What skills have you developed so far? I decided to undertake my rotations in three different labs, which greatly helped me in developing a wide range of skills and provided a diverse research experience. My first two rotations were wet lab heavy, where I learned the basics of tissue culture, developed 3D breast cancer organoid and organotypic models, acquired hands-on experience with confocal microscopy, immunofluorescence, various staining techniques, and performed drug testing assays. In my third rotation I shifted my focus on digital image analysis, where I used Definiens software and various statistical tools to analyze tumour biopsies from the BeGIN cohort. This significantly helped me with my lab organization and time management skills. Additionally, the MRC-DTP away day, Faculty of Medicine conference, IfLS organoid symposium, and the weekly lab meetings enhanced my presentation and communication skills.
How have you found the mathematic/computational component of the DTP? I personally had no prior experience with bioinformatics or coding, so I initially struggled a bit. However, the week-long data carpentry workshop was incredibly helpful as it introduced us to the basics of R programming language. The Quantitative Cell Biology module was very useful as the lectures provided us with an in-depth theoretical understanding of RNA seq analysis. I thoroughly enjoyed the interactive practice sessions where we got to work on the actual dataset. As a result, my bioinformatic skills have significantly improved and I decided to incorporate a bioinformatics element into my research. Specifically, I will be using bulk RNA sequencing on the tumour core biopsies to identify differentially expressed genes and significantly altered signalling pathways. Additionally, the mathematics module was also extremely helpful as it introduced us to the fundamentals of SPSS and GraphPad Prism. As a researcher, having foundational understanding of bioinformatics and statistics is crucial for interpreting the results presented in scientific papers as well as analysing our own data.

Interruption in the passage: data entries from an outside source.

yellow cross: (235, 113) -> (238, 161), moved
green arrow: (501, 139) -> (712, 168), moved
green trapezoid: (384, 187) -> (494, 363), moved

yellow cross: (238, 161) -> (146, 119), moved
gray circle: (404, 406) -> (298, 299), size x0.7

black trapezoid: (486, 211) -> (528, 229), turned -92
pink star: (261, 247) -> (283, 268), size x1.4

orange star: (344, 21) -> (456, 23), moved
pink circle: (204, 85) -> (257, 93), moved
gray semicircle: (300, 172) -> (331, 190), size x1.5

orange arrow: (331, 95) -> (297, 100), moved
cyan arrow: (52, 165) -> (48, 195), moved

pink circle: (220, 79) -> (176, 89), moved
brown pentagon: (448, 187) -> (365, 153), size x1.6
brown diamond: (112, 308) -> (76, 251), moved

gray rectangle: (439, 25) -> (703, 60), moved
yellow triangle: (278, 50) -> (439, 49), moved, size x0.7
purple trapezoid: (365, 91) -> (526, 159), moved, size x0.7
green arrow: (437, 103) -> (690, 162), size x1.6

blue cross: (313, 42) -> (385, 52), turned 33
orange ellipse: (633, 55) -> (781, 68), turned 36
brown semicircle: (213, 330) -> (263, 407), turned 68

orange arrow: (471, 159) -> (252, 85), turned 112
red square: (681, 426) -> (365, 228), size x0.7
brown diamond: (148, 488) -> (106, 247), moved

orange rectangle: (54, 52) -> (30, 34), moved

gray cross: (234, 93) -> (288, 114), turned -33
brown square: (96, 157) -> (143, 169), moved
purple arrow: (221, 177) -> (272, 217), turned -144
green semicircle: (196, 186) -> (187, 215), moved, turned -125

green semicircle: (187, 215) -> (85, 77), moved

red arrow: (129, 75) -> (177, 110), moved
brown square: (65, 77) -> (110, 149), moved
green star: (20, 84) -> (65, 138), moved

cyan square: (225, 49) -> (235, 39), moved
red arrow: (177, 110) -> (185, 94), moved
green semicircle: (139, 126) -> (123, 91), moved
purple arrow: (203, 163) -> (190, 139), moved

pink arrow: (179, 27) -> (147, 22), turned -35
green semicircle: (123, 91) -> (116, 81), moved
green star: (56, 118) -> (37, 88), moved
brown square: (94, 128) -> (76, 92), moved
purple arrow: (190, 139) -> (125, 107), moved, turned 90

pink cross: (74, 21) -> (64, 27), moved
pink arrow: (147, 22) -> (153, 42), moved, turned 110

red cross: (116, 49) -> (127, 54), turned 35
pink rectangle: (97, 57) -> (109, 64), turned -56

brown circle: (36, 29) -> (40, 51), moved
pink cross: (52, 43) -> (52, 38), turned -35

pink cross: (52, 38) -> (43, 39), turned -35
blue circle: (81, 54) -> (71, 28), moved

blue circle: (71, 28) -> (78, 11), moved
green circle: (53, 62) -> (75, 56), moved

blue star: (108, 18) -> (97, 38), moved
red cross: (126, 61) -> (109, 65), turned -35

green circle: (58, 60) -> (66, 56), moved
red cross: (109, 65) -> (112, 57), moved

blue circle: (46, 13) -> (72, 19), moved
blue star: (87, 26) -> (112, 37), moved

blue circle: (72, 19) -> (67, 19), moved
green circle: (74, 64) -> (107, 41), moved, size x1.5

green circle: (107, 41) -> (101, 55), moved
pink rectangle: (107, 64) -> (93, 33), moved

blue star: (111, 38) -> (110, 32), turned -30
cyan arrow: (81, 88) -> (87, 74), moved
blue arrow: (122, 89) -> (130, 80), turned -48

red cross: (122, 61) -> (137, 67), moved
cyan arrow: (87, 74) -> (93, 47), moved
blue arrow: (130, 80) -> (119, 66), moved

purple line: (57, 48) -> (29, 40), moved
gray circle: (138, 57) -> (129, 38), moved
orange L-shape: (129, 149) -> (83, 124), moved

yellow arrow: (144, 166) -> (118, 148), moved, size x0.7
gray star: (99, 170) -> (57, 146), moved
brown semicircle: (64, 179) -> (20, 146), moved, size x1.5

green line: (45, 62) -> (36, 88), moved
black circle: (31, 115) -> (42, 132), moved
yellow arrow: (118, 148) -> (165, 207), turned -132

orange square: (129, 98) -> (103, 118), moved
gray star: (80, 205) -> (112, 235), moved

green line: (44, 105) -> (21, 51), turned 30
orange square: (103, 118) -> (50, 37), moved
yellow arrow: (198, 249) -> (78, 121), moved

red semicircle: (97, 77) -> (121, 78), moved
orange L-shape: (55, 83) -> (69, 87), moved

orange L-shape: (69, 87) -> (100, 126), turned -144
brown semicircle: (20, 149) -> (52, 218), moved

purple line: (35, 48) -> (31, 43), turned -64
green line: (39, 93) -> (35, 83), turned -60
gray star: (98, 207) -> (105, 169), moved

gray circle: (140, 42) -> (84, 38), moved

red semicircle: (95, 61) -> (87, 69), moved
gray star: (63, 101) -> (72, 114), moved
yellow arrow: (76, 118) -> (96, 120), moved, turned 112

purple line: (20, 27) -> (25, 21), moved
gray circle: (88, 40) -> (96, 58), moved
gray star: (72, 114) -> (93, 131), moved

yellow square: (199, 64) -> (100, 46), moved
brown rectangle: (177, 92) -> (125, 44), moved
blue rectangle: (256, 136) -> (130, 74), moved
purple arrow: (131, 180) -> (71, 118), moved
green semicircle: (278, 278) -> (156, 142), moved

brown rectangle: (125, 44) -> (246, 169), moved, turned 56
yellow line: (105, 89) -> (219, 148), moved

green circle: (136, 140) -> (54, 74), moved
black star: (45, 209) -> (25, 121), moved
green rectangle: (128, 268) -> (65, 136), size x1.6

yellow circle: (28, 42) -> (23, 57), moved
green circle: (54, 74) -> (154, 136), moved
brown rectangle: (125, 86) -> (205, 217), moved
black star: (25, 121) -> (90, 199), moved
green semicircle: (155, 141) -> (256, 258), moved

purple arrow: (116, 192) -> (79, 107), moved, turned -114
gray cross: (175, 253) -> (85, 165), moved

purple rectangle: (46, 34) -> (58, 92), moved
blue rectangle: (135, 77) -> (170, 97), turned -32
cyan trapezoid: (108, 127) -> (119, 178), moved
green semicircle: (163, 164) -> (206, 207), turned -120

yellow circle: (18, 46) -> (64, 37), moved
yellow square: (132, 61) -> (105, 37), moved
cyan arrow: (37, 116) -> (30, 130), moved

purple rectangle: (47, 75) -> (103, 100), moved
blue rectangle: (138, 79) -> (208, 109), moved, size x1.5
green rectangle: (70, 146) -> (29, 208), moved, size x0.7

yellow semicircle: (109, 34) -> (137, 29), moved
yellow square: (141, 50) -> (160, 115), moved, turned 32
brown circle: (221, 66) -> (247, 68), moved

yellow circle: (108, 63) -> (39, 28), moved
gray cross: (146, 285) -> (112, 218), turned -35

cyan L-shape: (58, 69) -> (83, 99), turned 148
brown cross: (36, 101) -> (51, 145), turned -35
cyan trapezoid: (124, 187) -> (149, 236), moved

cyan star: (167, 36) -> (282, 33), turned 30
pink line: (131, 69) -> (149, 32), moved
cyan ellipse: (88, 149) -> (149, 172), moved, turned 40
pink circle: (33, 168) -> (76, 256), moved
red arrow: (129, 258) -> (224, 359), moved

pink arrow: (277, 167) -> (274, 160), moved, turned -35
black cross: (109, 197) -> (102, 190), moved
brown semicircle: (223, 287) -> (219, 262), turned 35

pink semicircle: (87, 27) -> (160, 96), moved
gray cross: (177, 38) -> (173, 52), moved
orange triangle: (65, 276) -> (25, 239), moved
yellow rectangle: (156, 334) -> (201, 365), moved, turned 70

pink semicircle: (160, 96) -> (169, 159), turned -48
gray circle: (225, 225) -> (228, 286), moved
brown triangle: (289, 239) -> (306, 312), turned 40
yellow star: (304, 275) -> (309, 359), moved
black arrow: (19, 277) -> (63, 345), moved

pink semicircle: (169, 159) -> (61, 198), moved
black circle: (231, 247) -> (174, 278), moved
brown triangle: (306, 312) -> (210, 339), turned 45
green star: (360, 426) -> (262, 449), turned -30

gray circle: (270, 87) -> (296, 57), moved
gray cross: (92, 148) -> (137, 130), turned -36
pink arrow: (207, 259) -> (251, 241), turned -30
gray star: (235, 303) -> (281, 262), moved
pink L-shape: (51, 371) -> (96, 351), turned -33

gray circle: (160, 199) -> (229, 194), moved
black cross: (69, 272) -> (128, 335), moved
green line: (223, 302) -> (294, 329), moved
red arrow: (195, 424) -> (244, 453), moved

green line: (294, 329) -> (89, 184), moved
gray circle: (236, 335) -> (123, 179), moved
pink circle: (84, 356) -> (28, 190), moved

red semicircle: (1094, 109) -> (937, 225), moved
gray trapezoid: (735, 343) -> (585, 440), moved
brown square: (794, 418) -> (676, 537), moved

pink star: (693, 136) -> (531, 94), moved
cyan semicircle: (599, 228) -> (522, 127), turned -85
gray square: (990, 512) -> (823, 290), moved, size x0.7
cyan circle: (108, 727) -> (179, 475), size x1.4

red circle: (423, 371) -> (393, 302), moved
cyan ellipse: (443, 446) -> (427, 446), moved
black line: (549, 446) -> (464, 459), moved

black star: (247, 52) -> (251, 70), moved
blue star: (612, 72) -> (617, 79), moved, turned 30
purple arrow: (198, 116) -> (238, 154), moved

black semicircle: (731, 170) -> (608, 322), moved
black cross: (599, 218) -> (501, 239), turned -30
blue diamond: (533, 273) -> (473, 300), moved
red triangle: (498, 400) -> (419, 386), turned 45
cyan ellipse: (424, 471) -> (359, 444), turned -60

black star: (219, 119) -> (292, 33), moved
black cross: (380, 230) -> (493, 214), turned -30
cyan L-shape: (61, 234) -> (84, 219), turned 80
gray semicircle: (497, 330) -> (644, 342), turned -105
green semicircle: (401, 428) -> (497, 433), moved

What have you enjoyed most about your experience so far? What have you found challenging? I thoroughly enjoyed my rotation projects, which provided me the opportunity to work with three different lab groups. This experience allowed me to design a project perfectly suited to my interests and skills. Additionally, I met colleagues from different departments, and this helped me to build a network with some amazing people. The challenging part was definitely managing the modules, assignments, lab work, and report write-ups altogether, however this greatly improved my time management skills, teaching me how to efficiently organize and manage my responsibilities and deadlines.